Drivechains: The Silver Bullet for Bitcoin’s Scalability Issues or a Pandora’s Box of New Risks? 

Bitcoin branches

A major proposal to increase the functionality of the Bitcoin network is making the rounds on Twitter, and it is stirring heated debates among developers.

With Bitcoin’s programmability and scalability relatively limited compared to other blockchains, one way to improve the protocol’s capabilities is through “Drivechains.” This promising yet complex addition to the Bitcoin ecosystem allows the creation of sidechains linked to the main Bitcoin network but remain separate and operate independently with their own rules and functionalities.

Defined by BIP 300 and BIP 301, this soft fork upgrade is proposed by Paul Sztorc and aims to create a native sidechain mechanism for Bitcoin.
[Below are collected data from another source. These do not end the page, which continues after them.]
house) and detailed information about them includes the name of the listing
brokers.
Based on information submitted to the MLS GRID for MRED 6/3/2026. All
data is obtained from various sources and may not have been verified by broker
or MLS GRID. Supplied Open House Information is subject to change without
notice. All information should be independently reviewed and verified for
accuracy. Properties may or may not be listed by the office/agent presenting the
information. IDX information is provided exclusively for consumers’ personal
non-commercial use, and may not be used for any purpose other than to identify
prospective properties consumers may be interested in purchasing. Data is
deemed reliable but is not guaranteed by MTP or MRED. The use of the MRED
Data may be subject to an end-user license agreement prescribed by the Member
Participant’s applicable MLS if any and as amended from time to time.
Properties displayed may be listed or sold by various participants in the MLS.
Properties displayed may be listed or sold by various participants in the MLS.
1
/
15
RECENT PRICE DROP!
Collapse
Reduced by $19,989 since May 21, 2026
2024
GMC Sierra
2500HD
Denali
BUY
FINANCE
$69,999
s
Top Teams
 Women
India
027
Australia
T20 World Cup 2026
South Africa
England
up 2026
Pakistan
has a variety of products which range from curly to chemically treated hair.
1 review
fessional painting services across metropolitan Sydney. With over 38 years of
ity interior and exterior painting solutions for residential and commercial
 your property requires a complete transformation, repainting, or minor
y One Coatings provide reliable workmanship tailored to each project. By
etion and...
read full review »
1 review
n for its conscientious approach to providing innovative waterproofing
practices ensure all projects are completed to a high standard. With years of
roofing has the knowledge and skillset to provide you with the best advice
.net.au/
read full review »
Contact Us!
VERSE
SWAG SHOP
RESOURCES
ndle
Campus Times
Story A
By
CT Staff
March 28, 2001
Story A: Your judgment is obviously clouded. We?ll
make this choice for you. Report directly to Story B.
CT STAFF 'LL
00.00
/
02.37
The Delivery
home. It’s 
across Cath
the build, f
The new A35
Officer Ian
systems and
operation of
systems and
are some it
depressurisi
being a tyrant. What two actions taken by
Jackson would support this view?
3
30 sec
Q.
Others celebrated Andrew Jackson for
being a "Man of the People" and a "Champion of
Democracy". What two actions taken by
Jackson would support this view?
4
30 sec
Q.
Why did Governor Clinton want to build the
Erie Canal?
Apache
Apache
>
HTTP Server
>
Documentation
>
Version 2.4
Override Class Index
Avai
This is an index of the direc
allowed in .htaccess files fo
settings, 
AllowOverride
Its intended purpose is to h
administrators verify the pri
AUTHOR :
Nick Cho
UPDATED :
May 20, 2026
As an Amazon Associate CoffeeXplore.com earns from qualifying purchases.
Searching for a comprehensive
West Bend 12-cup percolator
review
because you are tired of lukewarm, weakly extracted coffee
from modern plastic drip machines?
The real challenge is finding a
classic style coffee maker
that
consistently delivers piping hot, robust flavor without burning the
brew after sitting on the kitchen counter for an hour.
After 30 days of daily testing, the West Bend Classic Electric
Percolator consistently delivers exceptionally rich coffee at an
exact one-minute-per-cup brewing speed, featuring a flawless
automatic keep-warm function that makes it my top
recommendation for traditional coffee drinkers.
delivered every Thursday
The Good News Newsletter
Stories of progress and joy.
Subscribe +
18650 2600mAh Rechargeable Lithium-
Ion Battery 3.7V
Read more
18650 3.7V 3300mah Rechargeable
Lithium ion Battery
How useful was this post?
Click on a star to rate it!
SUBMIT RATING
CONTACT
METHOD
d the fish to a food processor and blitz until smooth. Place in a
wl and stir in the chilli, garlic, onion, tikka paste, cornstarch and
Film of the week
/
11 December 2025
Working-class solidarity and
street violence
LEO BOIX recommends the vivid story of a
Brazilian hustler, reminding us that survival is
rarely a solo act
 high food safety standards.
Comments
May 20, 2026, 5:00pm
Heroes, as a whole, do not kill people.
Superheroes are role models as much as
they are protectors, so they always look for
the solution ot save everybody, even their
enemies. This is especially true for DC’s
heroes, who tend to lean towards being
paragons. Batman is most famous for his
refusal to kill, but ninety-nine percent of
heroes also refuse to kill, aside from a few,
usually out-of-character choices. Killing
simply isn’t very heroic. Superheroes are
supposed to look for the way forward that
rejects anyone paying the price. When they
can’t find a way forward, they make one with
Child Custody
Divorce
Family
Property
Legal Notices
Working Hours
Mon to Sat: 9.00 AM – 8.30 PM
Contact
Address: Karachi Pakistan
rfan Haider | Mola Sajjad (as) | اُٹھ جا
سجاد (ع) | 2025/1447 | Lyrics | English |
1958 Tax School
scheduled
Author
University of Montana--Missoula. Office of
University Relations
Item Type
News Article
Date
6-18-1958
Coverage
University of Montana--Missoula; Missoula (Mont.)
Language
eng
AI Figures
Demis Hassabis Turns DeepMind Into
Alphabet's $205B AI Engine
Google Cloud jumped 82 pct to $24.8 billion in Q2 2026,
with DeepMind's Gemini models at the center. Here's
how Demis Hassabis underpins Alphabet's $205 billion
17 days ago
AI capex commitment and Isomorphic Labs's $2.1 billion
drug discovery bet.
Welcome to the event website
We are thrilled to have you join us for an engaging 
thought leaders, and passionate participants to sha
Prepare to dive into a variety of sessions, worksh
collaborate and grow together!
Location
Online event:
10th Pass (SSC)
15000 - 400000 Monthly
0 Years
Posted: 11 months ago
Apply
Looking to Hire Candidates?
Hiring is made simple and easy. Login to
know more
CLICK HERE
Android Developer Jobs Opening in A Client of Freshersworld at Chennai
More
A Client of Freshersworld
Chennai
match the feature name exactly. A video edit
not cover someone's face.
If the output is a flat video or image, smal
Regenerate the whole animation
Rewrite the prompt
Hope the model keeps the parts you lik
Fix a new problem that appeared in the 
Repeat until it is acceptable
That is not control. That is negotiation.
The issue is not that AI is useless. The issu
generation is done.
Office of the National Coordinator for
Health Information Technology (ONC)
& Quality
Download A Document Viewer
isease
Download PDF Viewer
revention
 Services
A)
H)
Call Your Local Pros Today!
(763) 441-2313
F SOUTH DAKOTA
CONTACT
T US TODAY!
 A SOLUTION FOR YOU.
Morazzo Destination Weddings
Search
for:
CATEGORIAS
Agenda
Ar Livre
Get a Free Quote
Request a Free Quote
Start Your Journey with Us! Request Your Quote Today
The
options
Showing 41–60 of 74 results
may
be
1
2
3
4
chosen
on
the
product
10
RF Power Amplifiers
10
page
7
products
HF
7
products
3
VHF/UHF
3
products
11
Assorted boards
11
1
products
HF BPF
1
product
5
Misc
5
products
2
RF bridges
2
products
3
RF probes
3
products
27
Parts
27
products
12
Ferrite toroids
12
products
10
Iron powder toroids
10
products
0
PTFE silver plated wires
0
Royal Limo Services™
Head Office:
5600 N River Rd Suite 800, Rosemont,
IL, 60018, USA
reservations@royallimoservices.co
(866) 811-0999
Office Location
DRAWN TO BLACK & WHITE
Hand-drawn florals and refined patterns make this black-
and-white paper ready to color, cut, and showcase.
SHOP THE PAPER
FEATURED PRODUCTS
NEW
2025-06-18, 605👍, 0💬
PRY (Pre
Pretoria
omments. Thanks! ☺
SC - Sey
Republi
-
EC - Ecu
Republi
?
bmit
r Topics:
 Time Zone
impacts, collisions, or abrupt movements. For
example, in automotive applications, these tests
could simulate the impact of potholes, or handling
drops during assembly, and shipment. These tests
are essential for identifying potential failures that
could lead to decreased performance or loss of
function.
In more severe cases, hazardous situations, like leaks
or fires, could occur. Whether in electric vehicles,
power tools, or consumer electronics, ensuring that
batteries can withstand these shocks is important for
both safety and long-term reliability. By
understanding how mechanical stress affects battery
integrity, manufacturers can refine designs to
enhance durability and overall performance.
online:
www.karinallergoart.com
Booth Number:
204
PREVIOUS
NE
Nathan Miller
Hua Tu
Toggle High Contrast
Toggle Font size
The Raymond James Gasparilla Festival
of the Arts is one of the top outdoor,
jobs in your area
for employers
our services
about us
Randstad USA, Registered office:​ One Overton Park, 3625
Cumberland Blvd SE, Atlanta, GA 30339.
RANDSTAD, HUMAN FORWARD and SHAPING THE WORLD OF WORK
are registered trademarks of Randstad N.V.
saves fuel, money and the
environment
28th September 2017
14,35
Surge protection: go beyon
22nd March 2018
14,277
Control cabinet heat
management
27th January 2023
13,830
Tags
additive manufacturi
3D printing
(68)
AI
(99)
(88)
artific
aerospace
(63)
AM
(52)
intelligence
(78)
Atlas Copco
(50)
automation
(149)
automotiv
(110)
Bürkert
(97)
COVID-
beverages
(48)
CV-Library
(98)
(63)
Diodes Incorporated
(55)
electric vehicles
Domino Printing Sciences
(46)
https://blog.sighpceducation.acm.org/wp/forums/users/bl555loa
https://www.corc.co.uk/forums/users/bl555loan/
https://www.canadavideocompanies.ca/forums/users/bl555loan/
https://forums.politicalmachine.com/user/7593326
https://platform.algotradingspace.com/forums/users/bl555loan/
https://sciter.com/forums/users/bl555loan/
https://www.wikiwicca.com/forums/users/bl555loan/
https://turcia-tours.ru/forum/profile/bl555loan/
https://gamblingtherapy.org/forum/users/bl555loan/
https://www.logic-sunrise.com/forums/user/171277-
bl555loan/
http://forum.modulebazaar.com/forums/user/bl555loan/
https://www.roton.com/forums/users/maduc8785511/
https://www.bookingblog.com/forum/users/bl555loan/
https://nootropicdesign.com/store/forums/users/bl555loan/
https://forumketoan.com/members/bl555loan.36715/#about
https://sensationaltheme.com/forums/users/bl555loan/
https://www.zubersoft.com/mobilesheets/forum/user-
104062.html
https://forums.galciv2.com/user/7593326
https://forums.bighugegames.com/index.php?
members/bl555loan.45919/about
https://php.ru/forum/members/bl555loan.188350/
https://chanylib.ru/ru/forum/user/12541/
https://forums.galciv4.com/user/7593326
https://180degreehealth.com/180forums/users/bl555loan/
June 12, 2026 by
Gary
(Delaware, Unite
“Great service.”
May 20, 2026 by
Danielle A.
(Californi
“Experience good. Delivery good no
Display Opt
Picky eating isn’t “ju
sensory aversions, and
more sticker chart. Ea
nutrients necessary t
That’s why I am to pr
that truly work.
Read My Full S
The sidechain will allow Bitcoin to be “trustlessly” bridged to separate chains.

Today, we’ll look at this scalability mechanism, what it has to offer to the Bitcoin network, and why it is causing so much controversy in the industry. So, let’s get started!

What is Drivechain?

First introduced in 2015, Drivechain presents a way of scaling Bitcoin using sidechains. Sidechains run side to side with each other, usually have their own unique coins, and typically derive their security from the blockchain they run parallel to. For instance, Stacks is a layer 2 blockchain that borrows its security from the Bitcoin blockchain but has its own unique token called STX.

Drivechains, meanwhile, are special sidechains, referred to as child chain, that does not have a native asset but borrows it from the parent chain. This way, Drivechains would allow Bitcoin users to lock up BTC in these drivechains using a decentralized two-way peg, which utilizes a cryptographic proof to mint altcoins with their own unique characteristics.

These chains operate as independent blockchains and are later merge mined by Bitcoin miners, much like how the RSK sidechain is merge mined.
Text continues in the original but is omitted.